Merci à vous de défendre cette jeune fille qui incarne une lutte tellement importante ! Je ne peux m’empêcher de la comparer à Jeanne d’Arc, qui avait conscience d’une mission essentielle. J’espère seulement que les « hommes d’aujourd’hui » n’iront pas jusqu’à la brûler.

C’est étonnant de voir à quel point ceux qui représentent l’ordre établi et la rectitude peuvent se sentir autant en péril vis-à-vis cette femme extraordinaire ! Il me vient alors une parole peu citée de Pauline Marois lors d’un congrès de l’ACFAS. Elle avait dit : « Quand on sait où l’on s’en va, les autres se tassent pour nous laisser passer ! » Il en va de la survie du genre humain !

— Danielle Tremblay

Merci, Greta ?

Madame Gruda, votre éditorial sur Greta Thunberg m’irrite, moins à cause de ce qu’il contient qu’à cause de ce qu’il ne dit pas.

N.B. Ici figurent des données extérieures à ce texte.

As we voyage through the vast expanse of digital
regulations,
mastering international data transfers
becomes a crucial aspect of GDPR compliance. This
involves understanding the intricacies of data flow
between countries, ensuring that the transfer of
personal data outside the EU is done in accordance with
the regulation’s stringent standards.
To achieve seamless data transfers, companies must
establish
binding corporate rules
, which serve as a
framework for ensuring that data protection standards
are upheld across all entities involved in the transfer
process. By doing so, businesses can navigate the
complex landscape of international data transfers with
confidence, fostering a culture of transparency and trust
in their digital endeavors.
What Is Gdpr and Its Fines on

Le problème avec Greta Thunberg n’est pas qu’elle transmette le message de la science à propos du réchauffement planétaire, c’est qu’elle le fasse dans une enveloppe apocalyptique.

Or, la majorité des gens ne comprend rien aux gaz à effets de serre, mais une forte proportion de la population est sensible à la menace de fin du monde. Ce n’est donc pas la science que sert Mme Thunberg, mais le millénarisme et ses dérives.

En second lieu, vous commettez la même erreur que les nombreux thuriféraires de Greta qu’on trouve dans les médias en général et dans La Presse en particulier : vous vous attardez à la partie dénonciation de son message (« urgence climatique »), mais pas aux solutions qu’elle préconise, soit la fin de la dépendance aux énergies fossiles d’ici 2030 (objectif avoué) et la décroissance économique (objectif caché). Or, la première est absolument impossible hormis une découverte scientifique fulgurante, et la seconde est néfaste, peut-être même autant que le réchauffement climatique.

Troisièmement, le message de Mme Thunberg ne s’adresse qu’aux populations occidentales, qui sont en phase de décroissance démographique et qui font depuis 30 ans des efforts pour limiter leur empreinte écologique.

Le reste de l’humanité, des Chinois aux Africains en passant par les Indiens et les Arabes, donc l’immense majorité, s’en fout comme de colin-tampon. Quand bien même tous les Occidentaux se convertiraient au jaïnisme et cesseraient de consommer et de voyager, la planète continuerait sa dérive vers le réchauffement climatique.

De plus, il y a une dimension complètement occultée par son message : si la planète comptait quatre milliards d’habitants et non pas huit, personne ne parlerait de réchauffement planétaire. Si on voulait être cynique, on pourrait évoquer l’hypothèse qu’une pandémie mondiale comme l’épidémie de peste qui extermina un tiers de la population européenne entre 1347 et 1352 rendrait la question obsolète ! Certains écologistes radicaux rêvent d’ailleurs d’une réduction de la population mondiale par le terrorisme ou la science s’il le faut.

En outre, il est facile de faire le choix de ne plus prendre l’avion quand on est suédois ou européen : les transports terrestres et maritimes y sont si bien développés. Par contre, si on est américain, océanien, africain ou asiatique, c’est une autre paire de manches.

De plus, il est faux de laisser entendre comme vous le faites que les transporteurs aériens ne font rien pour réduire leur empreinte écologique. Tous les constructeurs travaillent à la mise au point de modèles qui consomment moins et les transporteurs sont ravis de les acheter et de les utiliser. Le problème n’est de toute évidence pas là !

Enfin, les critiques de Mme Thunberg ne sont pas tous des dinosaures machos et déjantés. Je me méfie beaucoup plus de ceux qui avalent ses propos intégralement et qui la canonisent.